Oh, and we always welcome company!
Jeremy A

Friday, July 6, 2012

Relic Run 2012


 "SEVENTIES IN THE SWELL"

San Rafael Swell, Utah
6/28-7/1/2012


This year Amie, Rusty and I made it to the 4th annual Relic Run here in Utah. It was our second time out with the gang and we just had a great time in central Utah's desert. 

Rather than putting this posting off until I have the time to write the story I'll just let the photos speak for themselves and add the details to it when I get the time. I will add another few photos that are currently in development as soon as I get em.

All in all it was an absolutely awesome adventurous 4x4 expedition. Next year there is talk that we might go up around Bear Lake.

All lined up and off the pavement!
Gary's Big Bronco blazing through the desert
A short side trip that Alex and us went on down from Swasey's Cabin






Second campsite and location of the relic gear show and shine



Getting down deep in the bottom of the Swell
One of the old mines we stopped at. The place is covered in old uranium mines.
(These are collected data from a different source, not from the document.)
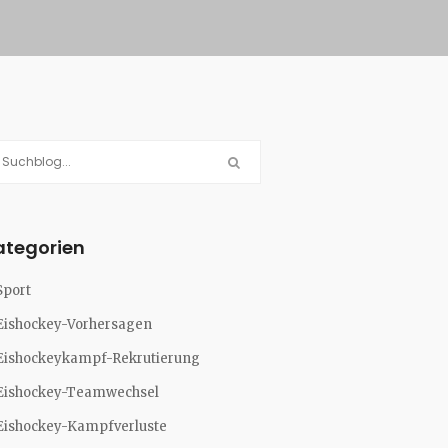
ategorien
Sport
Eishockey-Vorhersagen
Eishockeykampf-Rekrutierung
Eishockey-Teamwechsel
Eishockey-Kampfverluste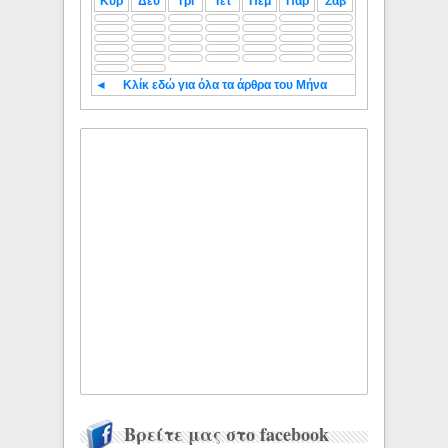
Κυρ
Δευ
Τρι
Τετ
Πεμ
Παρ
Σαβ
◄
Κλίκ εδώ για όλα τα άρθρα του Μήνα
Βρείτε μας στο facebook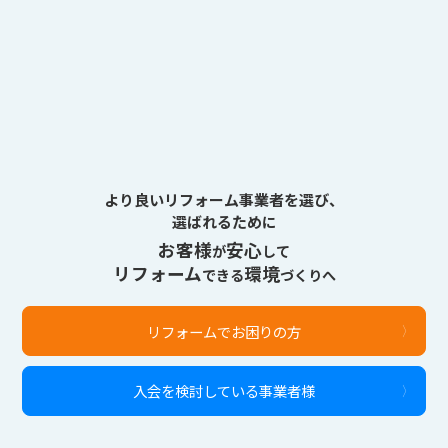
より良いリフォーム事業者を選び、
選ばれるために
お客様
安心
が
して
リフォーム
環境
できる
づくりへ
リフォームでお困りの方
入会を検討している事業者様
My amazing partner. I love you so much Amie!
Awesome shot of Jeremy's FJ55 rolling through the desert

19 rigs and only one significant failure on the whole trip. Kurt's blue FJ40 made it though.

Temple Mountain
The view from our cots at our last campsite of the trip, just a little slice of heaven right there.
One of the many abandoned cars that are scattered throughout the desert




Pot luck dinner on the third and final night, dang that was some tasty food!


Heading home


Eastern edge as the Swell rises up out of the desert floor.
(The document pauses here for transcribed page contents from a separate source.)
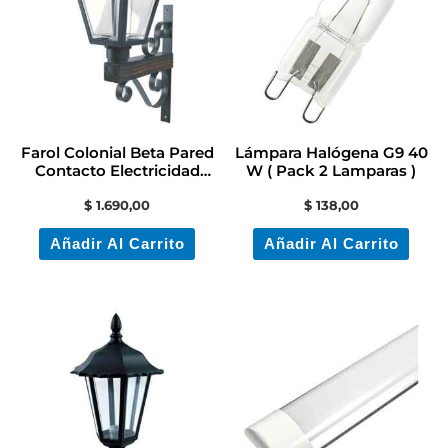
Farol Colonial Beta Pared
Lámpara Halógena G9 40
Contacto Electricidad
W ( Pack 2 Lamparas )
Colon
$
1.690,00
$
138,00
Añadir Al Carrito
Añadir Al Carrito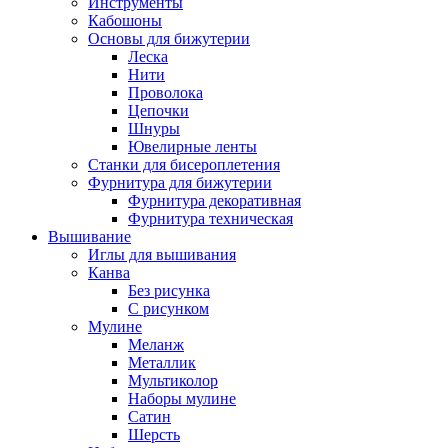
Инструменты
Кабошоны
Основы для бижутерии
Леска
Нити
Проволока
Цепочки
Шнуры
Ювелирные ленты
Станки для бисероплетения
Фурнитура для бижутерии
Фурнитура декоративная
Фурнитура техническая
Вышивание
Иглы для вышивания
Канва
Без рисунка
С рисунком
Мулине
Меланж
Металлик
Мультиколор
Наборы мулине
Сатин
Шерсть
Last stop refueling and calling the kids. We'll be home in 4 quick hours!
 

Tuesday, June 26, 2012

Epic Mountain Bike Ride

Ben Lomond Peak Utah
6-25-2012

 

I hadn't planned on making the trek to Ben Lomond Peak today, but after thumbing through the latest issue of Cycling Utah I just couldn't shake the itch to get out and ride. I had, however, been intending to ride to the peak at least one time this summer, and preferably during this, my June, off hitch at home. And even today, when I set out to ride the Ben Lomond Trail, I wasn't sure if this would be the day that I would reach the summit.

A month ago, when I first got my bike home from Louisiana, I rode the canyon road from my house up to the North Ogden Divide trail head/parking lot. It was a brutal climb and one that I wasn't really prepared for. To my surprise, I actually made it to the parking lot and still feeling like I had just a tad bit more in me I decided to give the peak trail a try. I made it about 2 more miles up the road before I ran out of juice, and water.

This was the 4th time I've attempted the peak trail, and the second time I've actually thought about reaching the peak. The first time was nearly two years ago when I set out on foot from the trail head around 4 pm in late summer with Rusty my Golden Retriever. We made it about 4 miles up out of the 9 or so to the peak. As we crested over from the backside to the front the sun was just beginning to set the scene in that beautiful golden glow that comes to the Wasatch just before the setting of the sun. We made it up to Chilli Peak before taking our break and as we rested up the sun dropped below the horizon and being that we didn't even have a flashlight we decided to take advantage of the evening twilight as much as possible on our 4 mile descent. And so there it would stay, to be conquered another day, the Grand Peak in the distance at least another 4-5 miles by my estimations.

In the two years that have passed since that last attempt I have looked up at it most every day--it tends to dominate the view from the front of my home in North Ogden, which I am all too pleased to enjoy!--and I became all the more determined to reach the summit.


The Ascent

And so there I was, the first section from the trail head is what I call the first face. It is about a 1500' climb of maybe 7-10 switchbacks that takes about 1:15 to ascend. As you look down just before crossing over to the backside it feels like you've come along way just to there. 

 


The second push is what I call the backside which overlooks the North Fork of the Ogden Valley. You finally get into some shade and it is the most densely forested section of the whole route. I looked over to the last switchback I would climb before crossing over to the front side and guessed I'd be there in about 15 minutes. 55 minutes later I reached the front side and for the first time was able to take it out of 1st and 2nd gear.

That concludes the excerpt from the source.